Among 16,533 PLHIV across 13 countries, 87.3% had VL <1000 c/mL. For PLHIV with VL <1000 c/mL, 95.4% had VL <200 c/mL and 84.9% had VL ≤50 c/mL. Among those on ART ≥12 months, 96.6% had VL <200 c/mL, and 87.4% had VL ≤50 c/ml.
Most PLHIV with VL <1000 c/mL had a VL <200 c/mL and ≤50 c/mL, indicating no risk of sexual HIV transmission. Our findings provide evidence that in settings relying on DBS VL testing, most PLHIV with VL <1000 c/mL likely fall below 200 c/mL or are undetectable based on the assay's lower limit of detection.
“检测不到即不传播”(U=U)运动以强有力的科学证据为基础,确认病毒载量(VL)检测不到(定义为每毫升HIV RNA≤50拷贝数(c/mL)或<200 c/mL)的艾滋病毒感染者(PLHIV)不会将HIV传播给性伴侣。在资源有限的环境中,病毒载量通常使用干血斑(DBS)检测来测量,其检测上限较高(550 - 1000 c/mL)。我们报告了病毒载量<1000 c/mL且同时病毒载量<200 c/mL和≤50 c/mL的艾滋病毒感染者的比例,以指导在“检测不到即不传播”原则下对干血斑病毒载量结果的解读。
我们分析了13项全国代表性横断面调查(2015 - 2019年)的数据,包括年龄在15 - 59岁接受抗逆转录病毒治疗(ART)且有有效血浆病毒载量结果的艾滋病毒感染者。我们使用调查权重估计了病毒载量<1000 c/mL的参与者中病毒载量<200 c/mL和≤50 c/mL的比例,整体情况以及接受ART≥12个月者中的比例。
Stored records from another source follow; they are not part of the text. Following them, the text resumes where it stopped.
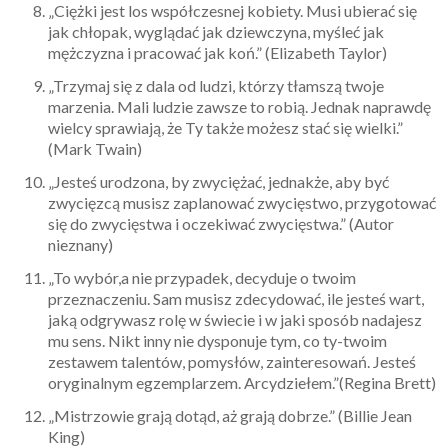
„Ciężki jest los współczesnej kobiety. Musi ubierać się
jak chłopak, wyglądać jak dziewczyna, myśleć jak
mężczyzna i pracować jak koń.” (Elizabeth Taylor)
„Trzymaj się z dala od ludzi, którzy tłamszą twoje
marzenia. Mali ludzie zawsze to robią. Jednak naprawdę
wielcy sprawiają, że Ty także możesz stać się wielki.”
(Mark Twain)
„Jesteś urodzona, by zwyciężać, jednakże, aby być
zwycięzcą musisz zaplanować zwycięstwo, przygotować
się do zwycięstwa i oczekiwać zwycięstwa.” (Autor
nieznany)
„To wybór,a nie przypadek, decyduje o twoim
przeznaczeniu. Sam musisz zdecydować, ile jesteś wart,
jaką odgrywasz rolę w świecie i w jaki sposób nadajesz
mu sens. Nikt inny nie dysponuje tym, co ty-twoim
zestawem talentów, pomysłów, zainteresowań. Jesteś
oryginalnym egzemplarzem. Arcydziełem.”(Regina Brett)
„Mistrzowie grają dotąd, aż grają dobrze.” (Billie Jean
King)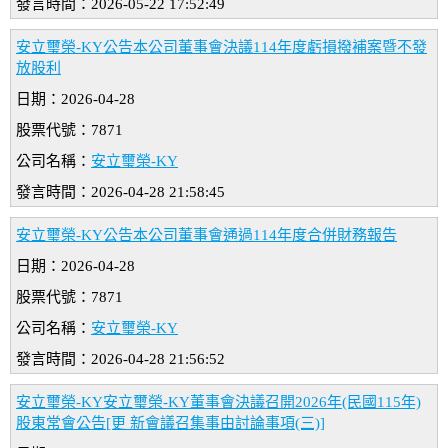
發言時間：2026-05-22 17:52:49
安立璽榮-KY公告本公司董事會決議114年度虧損撥補案暨不發
放股利
日期：2026-04-28
股票代號：7871
公司名稱：
安立璽榮-KY
發言時間：2026-04-28 21:58:45
安立璽榮-KY公告本公司董事會通過114年度合併財務報告
日期：2026-04-28
股票代號：7871
公司名稱：
安立璽榮-KY
發言時間：2026-04-28 21:56:52
安立璽榮-KY安立璽榮-KY董事會決議召開2026年(民國115年)
股東常會公告[更 新會議召集事由討論事項(三)]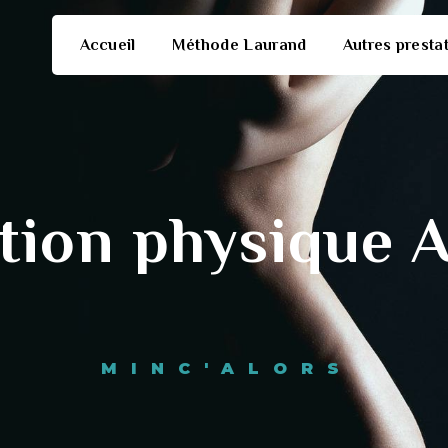
Accueil
Méthode Laurand
Autres presta
tion physique A
MINC'ALORS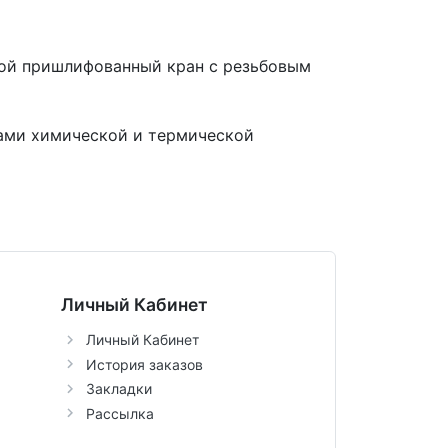
вой пришлифованный кран с резьбовым
вами химической и термической
Личный Кабинет
Личный Кабинет
История заказов
Закладки
Рассылка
在13个国家的16,533名艾滋病毒感染者中,87.3%的病毒载量<1000 c/mL。对于病毒载量<1000 c/mL的艾滋病毒感染者,95.4%的病毒载量<200 c/mL,84.9%的病毒载量≤50 c/mL。在接受ART≥12个月的人群中,9并接受抗逆转录病毒治疗的艾滋病毒感染者,以提供有关病毒载量检测结果的信息。
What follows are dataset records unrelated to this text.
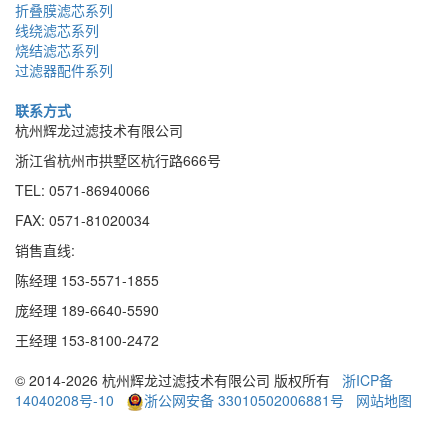
折叠膜滤芯系列
线绕滤芯系列
烧结滤芯系列
过滤器配件系列
联系方式
杭州辉龙过滤技术有限公司
浙江省杭州市拱墅区杭行路666号
TEL: 0571-86940066
FAX: 0571-81020034
销售直线:
陈经理 153-5571-1855
庞经理 189
-
6640
-
5590
王经理 153
-
8100
-
2472
© 2014-2026 杭州辉龙过滤技术有限公司 版权所有
浙ICP备
14040208号-10
浙公网安备 33010502006881号
网站地图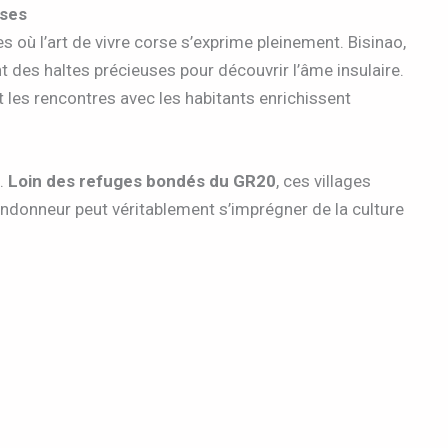
rses
s où l’art de vivre corse s’exprime pleinement. Bisinao,
t des haltes précieuses pour découvrir l’âme insulaire.
et les rencontres avec les habitants enrichissent
e.
Loin des refuges bondés du GR20
, ces villages
ndonneur peut véritablement s’imprégner de la culture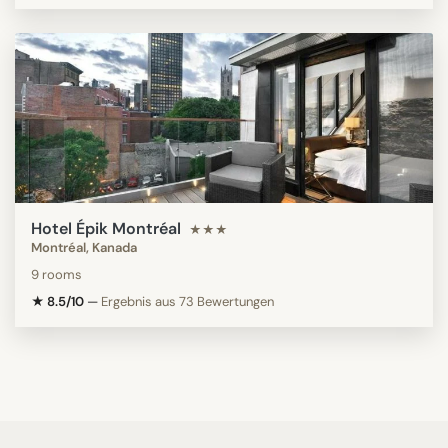
Hotel Épik Montréal
★★★
Montréal, Kanada
9 rooms
★ 8.5/10
—
Ergebnis aus 73 Bewertungen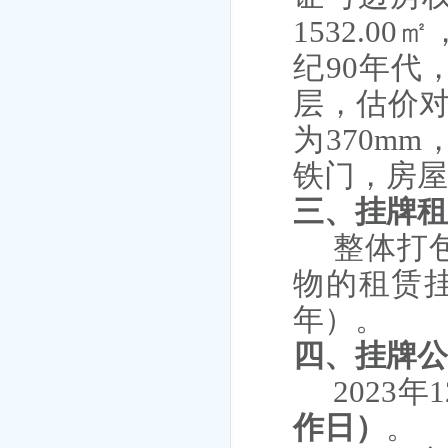
1532.0
纪90年代
层，估价对
为370m
铁门，房
三、
挂牌
整体打
物的租赁
年）。
四、
挂牌
2023年
作日）
。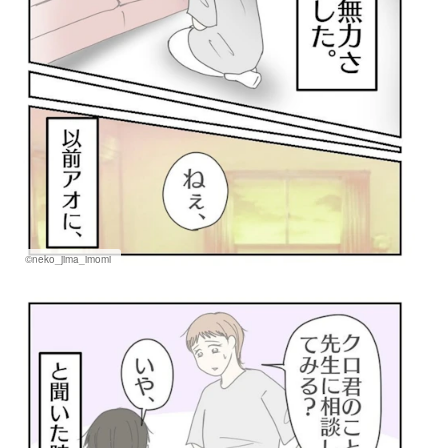
©neko_jima_imomi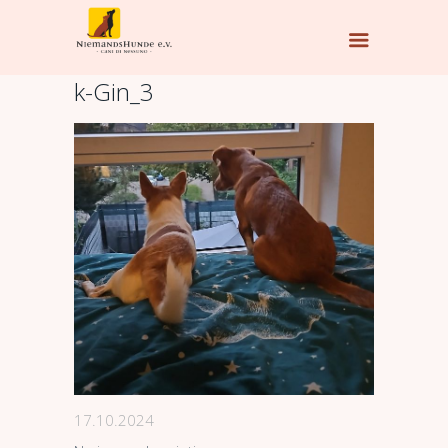
k-Gin_3
17.10.2024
我们分析了13项全国代表性横断面调查(2015 - 2019年)的数据,这些调查对象为年龄在15 - 59岁、接受抗逆转录病毒治疗且有有效血浆病毒载量结果的艾滋病毒感染者。我们使用调查权重估计了病毒载量<1000 c/mL的参与者中病毒载量<200 c/mL和≤50 c/mL的比例,包括总体情况以及接受抗逆转录病毒治疗≥12个月者的情况。
在13个国家的16,533名艾滋病毒感染者中,87.3%的病毒载量<1000 c/mL。对于病毒载量<1000 c/mL的艾滋病毒感染者,95.4%的病毒载量<200 c/mL,84.9%的病毒载量≤50 c/mL。在接受抗逆转录病毒治疗≥12个月的人群中,96.6%的病毒载量<200 c/mL,87.4%的病毒载量≤50 c/mL。
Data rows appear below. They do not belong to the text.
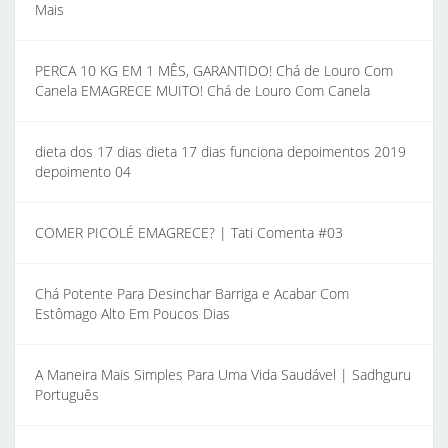
Mais
PERCA 10 KG EM 1 MÊS, GARANTIDO! Chá de Louro Com
Canela EMAGRECE MUITO! Chá de Louro Com Canela
dieta dos 17 dias dieta 17 dias funciona depoimentos 2019
depoimento 04
COMER PICOLÉ EMAGRECE? | Tati Comenta #03
Chá Potente Para Desinchar Barriga e Acabar Com
Estômago Alto Em Poucos Dias
A Maneira Mais Simples Para Uma Vida Saudável | Sadhguru
Português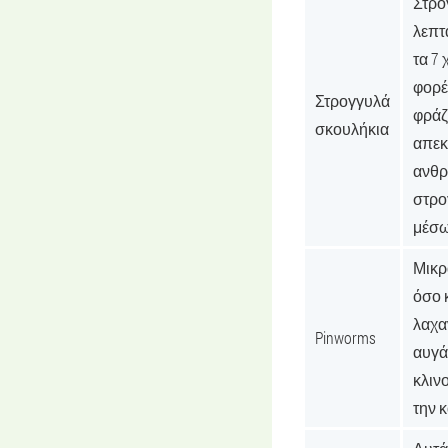
Στρο
λεπτ
τα 7 
φορέ
Στρογγυλά
φράζ
σκουλήκια
απεκ
ανθρ
στρο
μέσω
Μικρ
όσο 
λαχα
Pinworms
αυγά
κλιν
την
大多数病毒载量<1000 c/mL的艾滋病毒感染者的病毒载量<200 c/mL且≤50 c/mL,这表明没有性传播艾滋病毒的风险。我们的研究结果提供了证据,即在依赖干血斑病毒载量检测的环境中,大多数病毒载量<1000 c/mL的艾滋病毒感染者的病毒载量可能低于200 c/mL,或者根据检测方法的较低检测下限是检测不到的。 6.6%的病毒载量<200 c/mL,87.4%的病毒载量≤50 c/mL。
大多数病毒载量<1000 c/mL的艾滋病毒感染者的病毒载量<200 c/mL且≤50 c/mL,这表明没有性传播艾滋病毒的风险。我们的研究结果提供了证据,即在依赖干血斑病毒载量检测的环境中,大多数病毒载量<1000 c/mL的艾滋病毒感染者的病毒载量可能低于200 c/mL,或者根据检测方法的较低检测下限是检测不到的。